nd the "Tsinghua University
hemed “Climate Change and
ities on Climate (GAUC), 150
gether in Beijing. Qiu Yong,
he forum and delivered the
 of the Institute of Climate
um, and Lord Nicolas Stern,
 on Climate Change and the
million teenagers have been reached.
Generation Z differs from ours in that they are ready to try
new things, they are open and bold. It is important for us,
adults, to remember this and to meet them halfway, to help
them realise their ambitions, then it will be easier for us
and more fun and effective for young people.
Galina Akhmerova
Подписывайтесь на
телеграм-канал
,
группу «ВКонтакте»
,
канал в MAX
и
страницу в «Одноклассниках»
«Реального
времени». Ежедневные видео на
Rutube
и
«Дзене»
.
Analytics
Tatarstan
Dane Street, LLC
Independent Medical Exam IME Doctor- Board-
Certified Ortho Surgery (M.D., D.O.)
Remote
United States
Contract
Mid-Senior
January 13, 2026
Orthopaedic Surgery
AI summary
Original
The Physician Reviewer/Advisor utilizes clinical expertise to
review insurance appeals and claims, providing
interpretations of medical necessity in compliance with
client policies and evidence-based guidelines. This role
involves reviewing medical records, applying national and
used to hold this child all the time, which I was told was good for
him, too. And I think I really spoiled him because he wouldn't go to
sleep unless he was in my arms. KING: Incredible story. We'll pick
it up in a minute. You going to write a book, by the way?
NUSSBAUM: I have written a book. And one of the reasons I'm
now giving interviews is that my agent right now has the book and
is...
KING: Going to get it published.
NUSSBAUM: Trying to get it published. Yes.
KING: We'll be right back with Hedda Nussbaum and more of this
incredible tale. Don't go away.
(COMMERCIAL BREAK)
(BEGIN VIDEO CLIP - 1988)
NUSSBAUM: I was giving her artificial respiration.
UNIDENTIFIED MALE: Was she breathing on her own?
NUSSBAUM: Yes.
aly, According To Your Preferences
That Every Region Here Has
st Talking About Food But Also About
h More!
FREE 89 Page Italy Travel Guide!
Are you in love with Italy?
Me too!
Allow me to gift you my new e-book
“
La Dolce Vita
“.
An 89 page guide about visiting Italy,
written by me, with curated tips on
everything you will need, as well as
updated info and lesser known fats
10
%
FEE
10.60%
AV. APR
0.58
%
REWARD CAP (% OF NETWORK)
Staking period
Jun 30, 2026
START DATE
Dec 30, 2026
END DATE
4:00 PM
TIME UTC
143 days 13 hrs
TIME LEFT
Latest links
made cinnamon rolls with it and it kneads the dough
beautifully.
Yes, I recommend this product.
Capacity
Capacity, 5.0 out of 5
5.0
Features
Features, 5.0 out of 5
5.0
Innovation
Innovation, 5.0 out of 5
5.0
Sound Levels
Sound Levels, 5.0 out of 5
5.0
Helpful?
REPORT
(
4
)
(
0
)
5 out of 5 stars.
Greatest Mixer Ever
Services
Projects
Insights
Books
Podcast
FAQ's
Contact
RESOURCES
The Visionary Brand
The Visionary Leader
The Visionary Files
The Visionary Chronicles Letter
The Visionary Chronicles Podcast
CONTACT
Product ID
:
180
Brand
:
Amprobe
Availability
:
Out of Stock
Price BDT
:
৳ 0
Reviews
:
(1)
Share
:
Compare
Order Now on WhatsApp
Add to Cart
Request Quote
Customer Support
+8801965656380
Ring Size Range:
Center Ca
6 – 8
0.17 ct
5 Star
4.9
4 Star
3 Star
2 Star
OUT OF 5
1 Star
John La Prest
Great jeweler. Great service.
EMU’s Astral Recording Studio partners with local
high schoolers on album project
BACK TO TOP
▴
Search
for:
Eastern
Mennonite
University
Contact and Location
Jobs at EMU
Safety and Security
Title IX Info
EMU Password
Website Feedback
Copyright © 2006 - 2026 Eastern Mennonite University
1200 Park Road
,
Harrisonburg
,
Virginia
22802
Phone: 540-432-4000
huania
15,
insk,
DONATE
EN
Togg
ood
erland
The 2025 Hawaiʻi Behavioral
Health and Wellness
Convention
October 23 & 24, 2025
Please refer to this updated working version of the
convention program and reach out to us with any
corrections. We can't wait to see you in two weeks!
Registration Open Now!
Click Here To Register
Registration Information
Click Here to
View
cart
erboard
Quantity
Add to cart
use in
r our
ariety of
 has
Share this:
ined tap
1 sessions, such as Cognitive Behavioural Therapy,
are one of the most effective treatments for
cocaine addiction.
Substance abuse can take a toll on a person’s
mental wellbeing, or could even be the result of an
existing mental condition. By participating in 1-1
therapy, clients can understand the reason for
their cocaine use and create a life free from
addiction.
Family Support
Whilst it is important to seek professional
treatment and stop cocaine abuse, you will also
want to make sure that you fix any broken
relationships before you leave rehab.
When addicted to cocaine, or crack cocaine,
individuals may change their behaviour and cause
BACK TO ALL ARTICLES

[TO DO]
Gather each line in these records that contains the string "updated".

[EXPECTED ANSWER]
updated info and lesser known fats
Please refer to this updated working version of the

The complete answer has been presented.